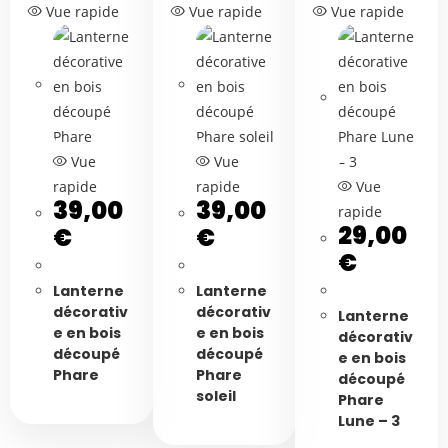
Vue rapide
Vue rapide
Vue rapide
Vue
Vue
rapide
rapide
Vue
39,00
39,00
rapide
29,00
€
€
€
Lanterne
Lanterne
décorativ
décorativ
Lanterne
e en bois
e en bois
décorativ
découpé
découpé
e en bois
Phare
Phare
découpé
soleil
Phare
Lune – 3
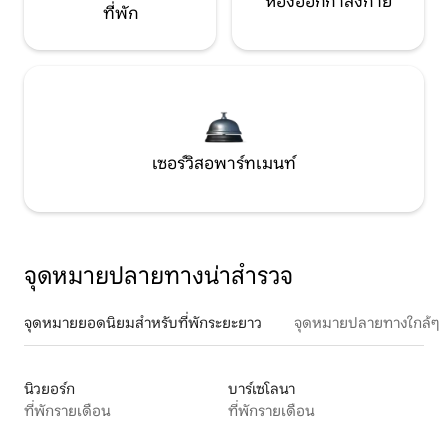
ห้องออกกำลังกาย
ที่พัก
เซอร์วิสอพาร์ทเมนท์
จุดหมายปลายทางน่าสำรวจ
จุดหมายยอดนิยมสำหรับที่พักระยะยาว
จุดหมายปลายทางใกล้ๆ
นิวยอร์ก
บาร์เซโลนา
ที่พักรายเดือน
ที่พักรายเดือน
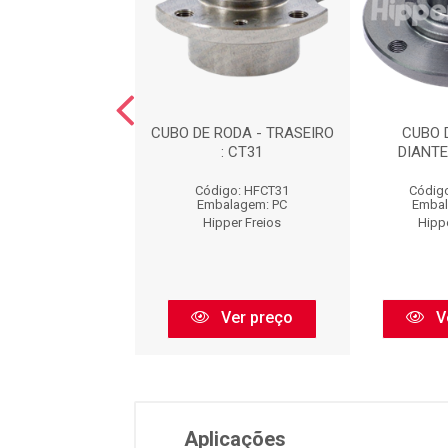
RODA - TRASEIRO
CUBO DE RODA - TRASEIRO
CUBO 
: CT03
: CT31
DIANTE
digo: HFCT03
Código: HFCT31
Códig
balagem: PC
Embalagem: PC
Embal
pper Freios
Hipper Freios
Hipp
Ver preço
Ver preço
V
Aplicações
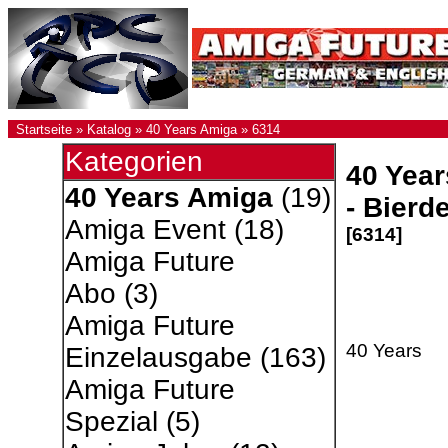
Startseite
»
Katalog
»
40 Years Amiga
»
6314
Kategorien
40 Year
40 Years Amiga
(19)
- Bierd
Amiga Event
(18)
[6314]
Amiga Future
Abo
(3)
Amiga Future
40 Years
Einzelausgabe
(163)
Amiga Future
Spezial
(5)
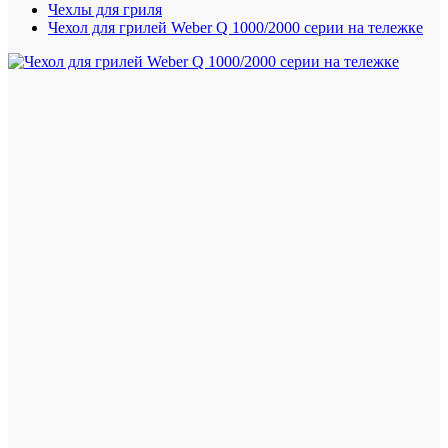
Чехлы для гриля
Чехол для грилей Weber Q 1000/2000 серии на тележке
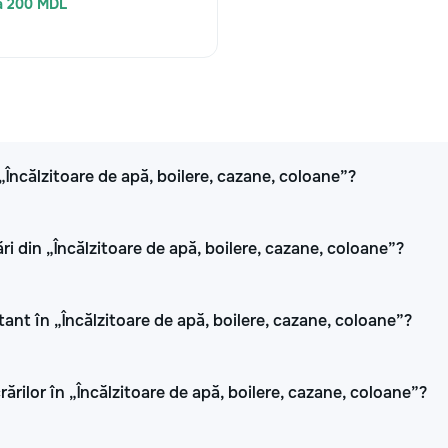
a 200 MDL
 „Încălzitoare de apă, boilere, cazane, coloane”?
i din „Încălzitoare de apă, boilere, cazane, coloane”?
tant în „Încălzitoare de apă, boilere, cazane, coloane”?
rărilor în „Încălzitoare de apă, boilere, cazane, coloane”?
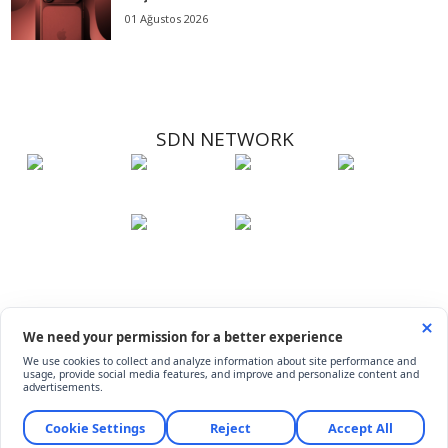
01 Ağustos 2026
SDN NETWORK
Hakkımızda
Künye
İletişim
Çerez Kullanımı
Soru-Cevap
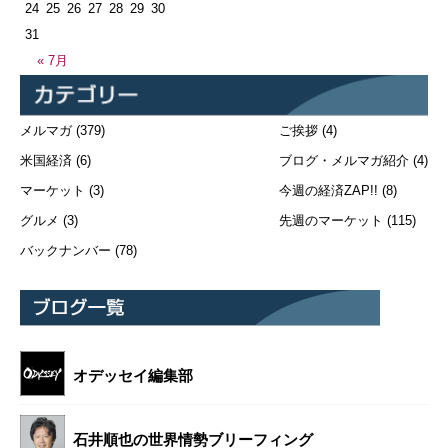
24
25
26
27
28
29
30
31
« 7月
メルマガ
(379)
ご挨拶
(4)
米国経済
(6)
ブログ・メルマガ紹介
(4)
マーケット
(3)
今週の経済ZAP!!
(8)
グルメ
(3)
先週のマーケット
(115)
バックナンバー
(78)
オデッセイ編集部
石井順也の世界情勢ブリーフィング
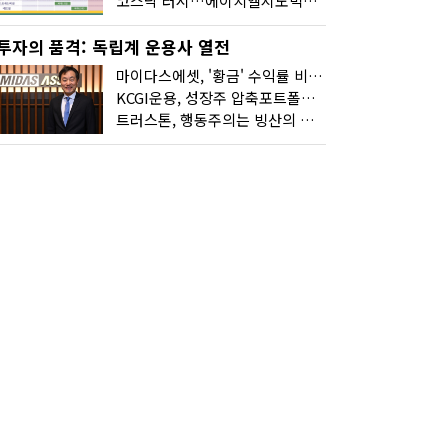
코스닥 러시…에이치엘지노믹스 수요예측·레메디 청약
투자의 품격: 독립계 운용사 열전
마이다스에셋, '황금' 수익률 비결은 '꾸준함'
KCGI운용, 성장주 압축포트폴리오로 새 길을 그리다
트러스톤, 행동주의는 빙산의 일각...진정한 힘은 '주식형 강자'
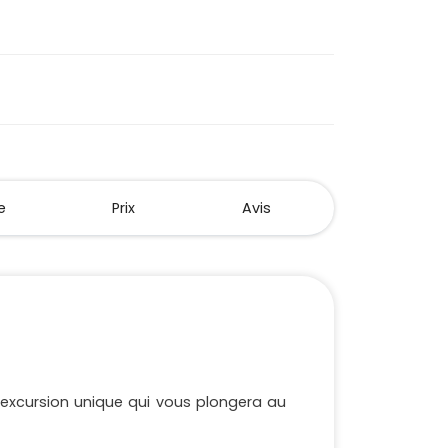
e
Prix
Avis
e excursion unique qui vous plongera au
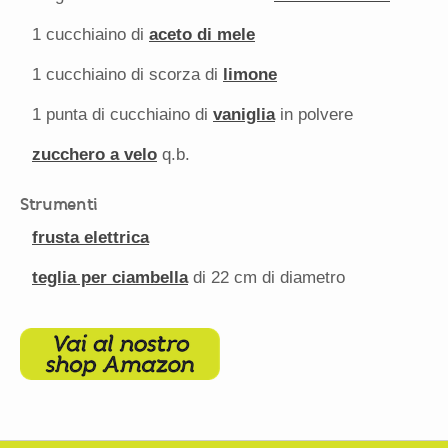
1
cucchiaino di
aceto di mele
1
cucchiaino di scorza di
limone
1
punta di cucchiaino di
vaniglia
in polvere
zucchero a velo
q.b.
Strumenti
frusta elettrica
teglia per ciambella
di 22 cm di diametro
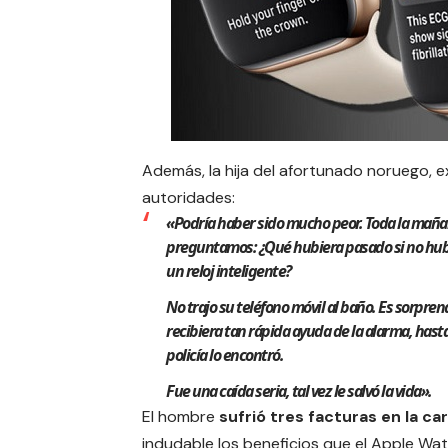
Además, la hija del afortunado noruego, ex
autoridades:
«Podría haber sido mucho peor. Toda la mañ
preguntamos: ¿Qué hubiera pasado si no hub
un reloj inteligente?
No trajo su teléfono móvil al baño. Es sorpre
recibiera tan rápida ayuda de la alarma, hasta
policía lo encontró.
Fue una caída seria, tal vez le salvó la vida».
El hombre
sufrió tres facturas en la ca
indudable los beneficios que el
Apple Wat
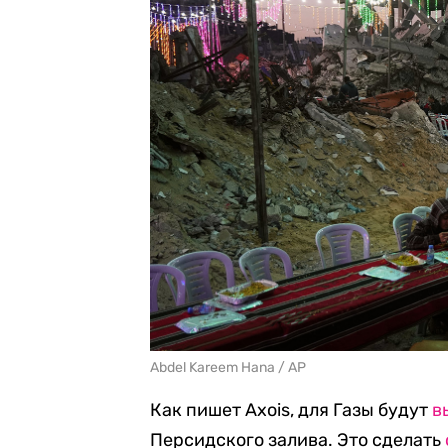
Abdel Kareem Hana / AP
Как пишет Axois, для Газы будут
в
Персидского залива. Это сделать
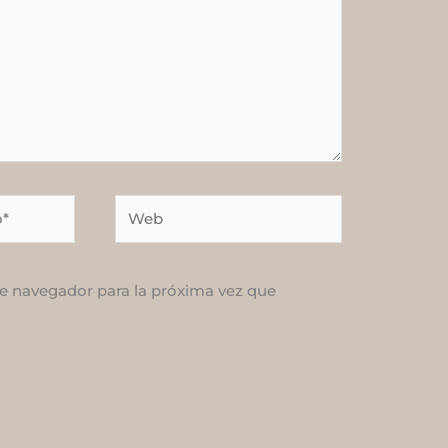
Web
e navegador para la próxima vez que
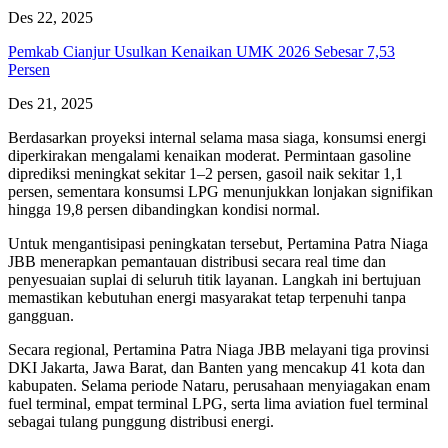
Des 22, 2025
Pemkab Cianjur Usulkan Kenaikan UMK 2026 Sebesar 7,53
Persen
Des 21, 2025
Berdasarkan proyeksi internal selama masa siaga, konsumsi energi
diperkirakan mengalami kenaikan moderat. Permintaan gasoline
diprediksi meningkat sekitar 1–2 persen, gasoil naik sekitar 1,1
persen, sementara konsumsi LPG menunjukkan lonjakan signifikan
hingga 19,8 persen dibandingkan kondisi normal.
Untuk mengantisipasi peningkatan tersebut, Pertamina Patra Niaga
JBB menerapkan pemantauan distribusi secara real time dan
penyesuaian suplai di seluruh titik layanan. Langkah ini bertujuan
memastikan kebutuhan energi masyarakat tetap terpenuhi tanpa
gangguan.
Secara regional, Pertamina Patra Niaga JBB melayani tiga provinsi
DKI Jakarta, Jawa Barat, dan Banten yang mencakup 41 kota dan
kabupaten. Selama periode Nataru, perusahaan menyiagakan enam
fuel terminal, empat terminal LPG, serta lima aviation fuel terminal
sebagai tulang punggung distribusi energi.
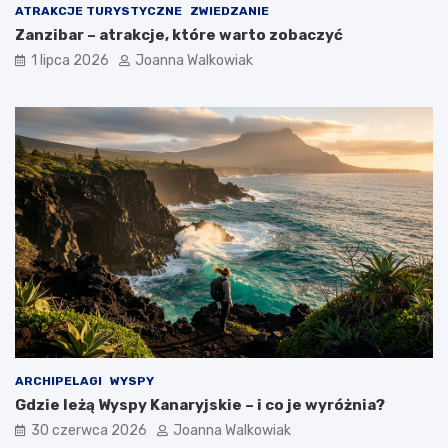
ATRAKCJE TURYSTYCZNE
ZWIEDZANIE
Zanzibar – atrakcje, które warto zobaczyć
1 lipca 2026
Joanna Walkowiak
ARCHIPELAGI
WYSPY
Gdzie leżą Wyspy Kanaryjskie – i co je wyróżnia?
30 czerwca 2026
Joanna Walkowiak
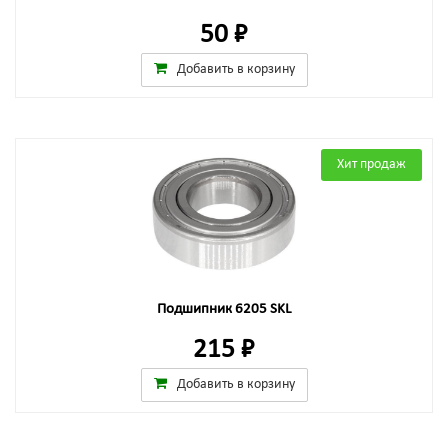
50 ₽
Добавить в корзину
Хит продаж
Подшипник 6205 SKL
215 ₽
Добавить в корзину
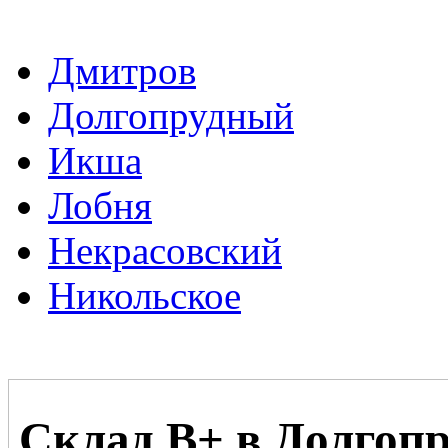
Дмитров
Долгопрудный
Икша
Лобня
Некрасовский
Никольское
Склад В+ в Долгоп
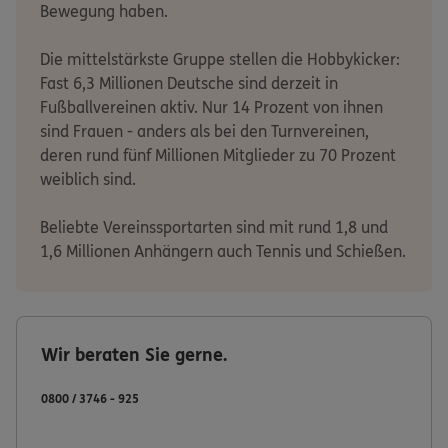
Bewegung haben.
Die mittelstärkste Gruppe stellen die Hobbykicker:
Fast 6,3 Millionen Deutsche sind derzeit in
Fußballvereinen aktiv. Nur 14 Prozent von ihnen
sind Frauen - anders als bei den Turnvereinen,
deren rund fünf Millionen Mitglieder zu 70 Prozent
weiblich sind.
Beliebte Vereinssportarten sind mit rund 1,8 und
1,6 Millionen Anhängern auch Tennis und Schießen.
Wir beraten Sie gerne.
0800 / 3746 - 925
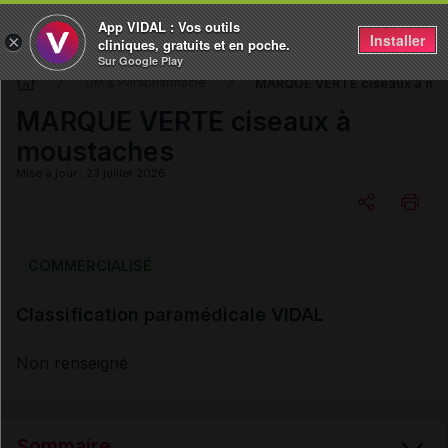
App VIDAL : Vos outils
Installer
×
cliniques, gratuits et en poche.
Sur Google Play
MARQUE VERTE ciseaux à mo
DM & Parapharmacie
MARQUE VERTE ciseaux à
moustaches
Mise à jour : 23 juillet 2026
Copier l'url
COMMERCIALISÉ
Classification paramédicale VIDAL
Email
Non renseigné
Sommaire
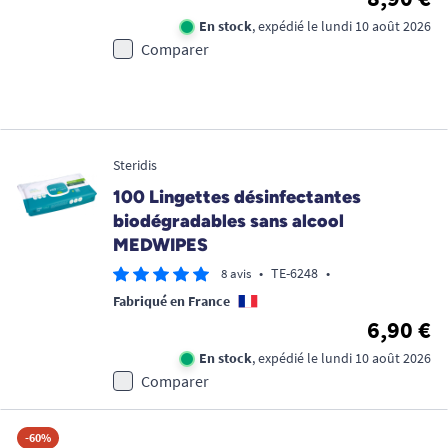
En stock
, expédié le lundi 10 août 2026
Comparer
Steridis
100 Lingettes désinfectantes
biodégradables sans alcool
MEDWIPES
•
TE-6248
•
8 avis
Fabriqué en France
6,90 €
En stock
, expédié le lundi 10 août 2026
Comparer
-60%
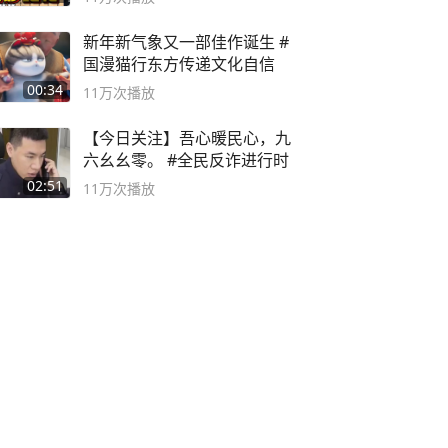
新年新气象又一部佳作诞生 #
国漫猫行东方传递文化自信
00:34
11万
次播放
【今日关注】吾心暖民心，九
六幺幺零。 #全民反诈进行时
02:51
11万
次播放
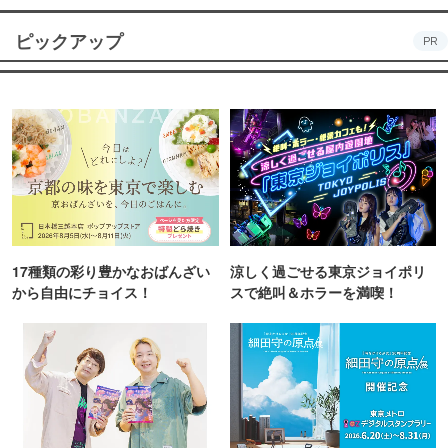
ピックアップ
PR
17種類の彩り豊かなおばんざい
涼しく過ごせる東京ジョイポリ
から自由にチョイス！
スで絶叫＆ホラーを満喫！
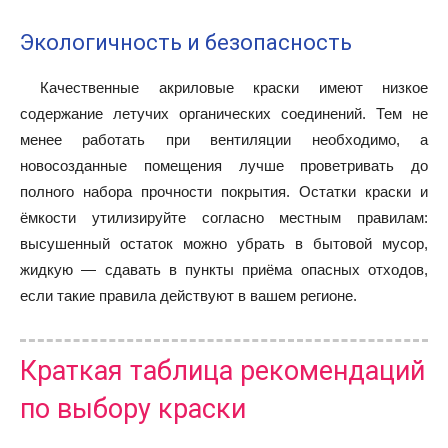
Экологичность и безопасность
Качественные акриловые краски имеют низкое
содержание летучих органических соединений. Тем не
менее работать при вентиляции необходимо, а
новосозданные помещения лучше проветривать до
полного набора прочности покрытия. Остатки краски и
ёмкости утилизируйте согласно местным правилам:
высушенный остаток можно убрать в бытовой мусор,
жидкую — сдавать в пункты приёма опасных отходов,
если такие правила действуют в вашем регионе.
Краткая таблица рекомендаций
по выбору краски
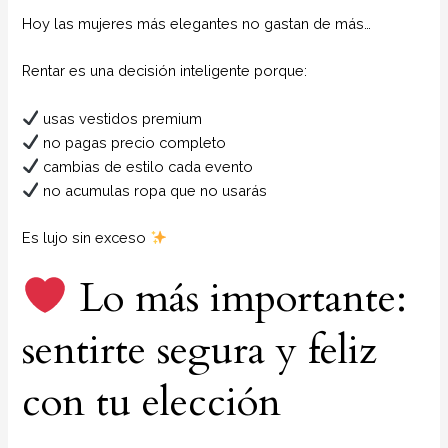
Hoy las mujeres más elegantes no gastan de más…
Rentar es una decisión inteligente porque:
usas vestidos premium
no pagas precio completo
cambias de estilo cada evento
no acumulas ropa que no usarás
Es lujo sin exceso
Lo más importante:
sentirte segura y feliz
con tu elección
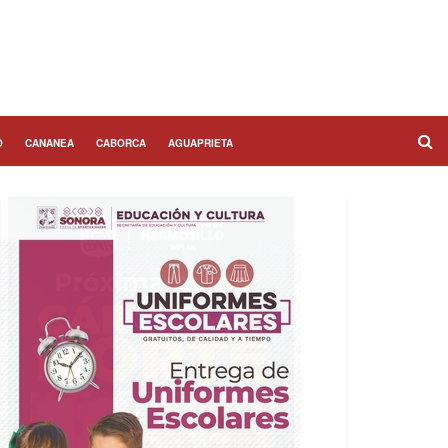
O
CANANEA
CABORCA
AGUAPRIETA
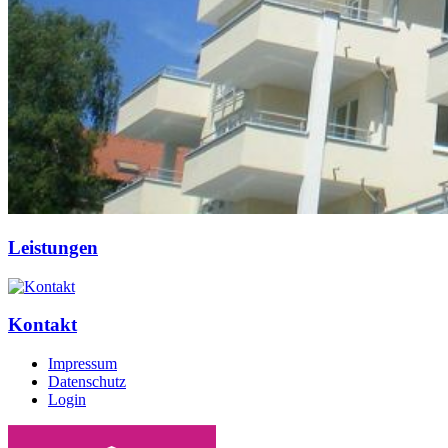
Leistungen
Kontakt
Impressum
Datenschutz
Login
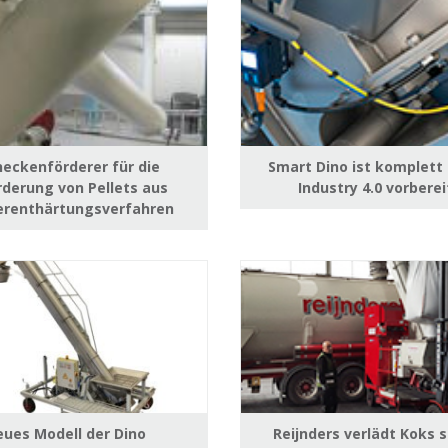
eckenförderer für die
Smart Dino ist komplett 
derung von Pellets aus
Industry 4.0 vorberei
renthärtungsverfahren
ues Modell der Dino
Reijnders verlädt Koks s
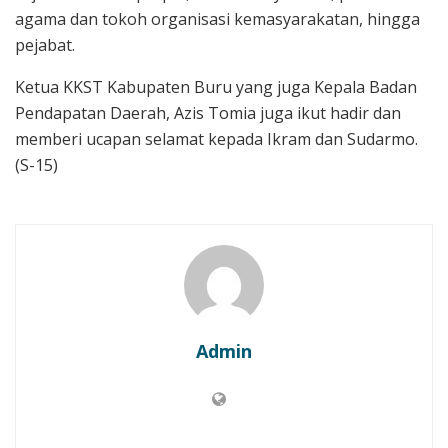
agama dan tokoh organisasi kemasyarakatan, hingga
pejabat.
Ketua KKST Kabupaten Buru yang juga Kepala Badan
Pendapatan Daerah, Azis Tomia juga ikut hadir dan
memberi ucapan selamat kepada Ikram dan Sudarmo.
(S-15)
Admin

——

◆ **Instructions for the task**
Taking the listing above as a whole, state how many of its lines hold the string "Niaga". No other output is permitted.

◆ **Response to this task**
2